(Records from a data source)
=== Begin Enclosure ===

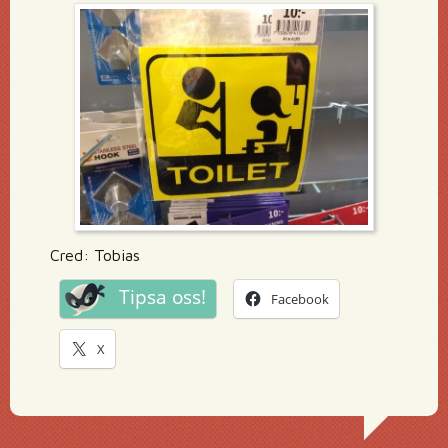
Cred: Tobias
Tipsa oss!
Facebook
X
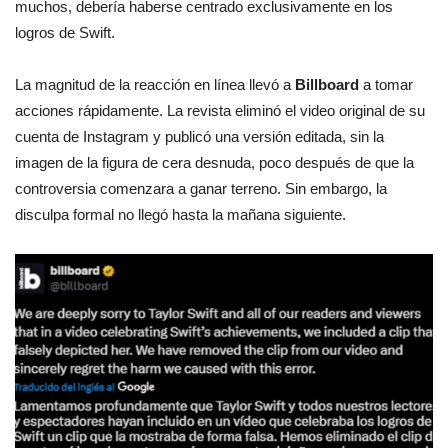
muchos, debería haberse centrado exclusivamente en los
logros de Swift.
La magnitud de la reacción en línea llevó a
Billboard
a tomar
acciones rápidamente. La revista eliminó el video original de su
cuenta de Instagram y publicó una versión editada, sin la
imagen de la figura de cera desnuda, poco después de que la
controversia comenzara a ganar terreno. Sin embargo, la
disculpa formal no llegó hasta la mañana siguiente.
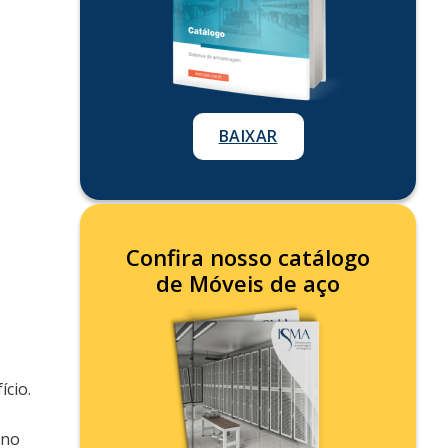
BAIXAR
Confira nosso catálogo
de Móveis de aço
cio.
ano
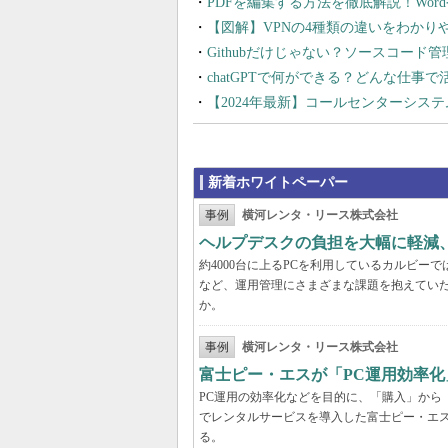
PDFを編集する方法を徹底解説！Wor
【図解】VPNの4種類の違いをわか
Githubだけじゃない？ソースコード
chatGPTで何ができる？どんな仕事
【2024年最新】コールセンターシス
新着ホワイトペーパー
事例
横河レンタ・リース株式会社
ヘルプデスクの負担を大幅に軽減
約4000台に上るPCを利用しているカルビ
など、運用管理にさまざまな課題を抱えてい
か。
事例
横河レンタ・リース株式会社
富士ピー・エスが「PC運用効率化
PC運用の効率化などを目的に、「購入」から
でレンタルサービスを導入した富士ピー・エス
る。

=== End Enclosure ===

Reproduce precisely the lines of the entries above, from the one containing "acciones rápidamente. La" through the final one, both ends included, and omit the pictures.

[REPLY]
acciones rápidamente. La revista eliminó el video original de su
cuenta de Instagram y publicó una versión editada, sin la
imagen de la figura de cera desnuda, poco después de que la
controversia comenzara a ganar terreno. Sin embargo, la
disculpa formal no llegó hasta la mañana siguiente.
BAIXAR
Confira nosso catálogo
de Móveis de aço
cio.
ano
PDFを編集する方法を徹底解説！Wor
【図解】VPNの4種類の違いをわか
Githubだけじゃない？ソースコード
chatGPTで何ができる？どんな仕事
【2024年最新】コールセンターシス
新着ホワイトペーパー
事例
横河レンタ・リース株式会社
ヘルプデスクの負担を大幅に軽減
約4000台に上るPCを利用しているカルビ
など、運用管理にさまざまな課題を抱えてい
か。
事例
横河レンタ・リース株式会社
富士ピー・エスが「PC運用効率化
PC運用の効率化などを目的に、「購入」から
でレンタルサービスを導入した富士ピー・エス
る。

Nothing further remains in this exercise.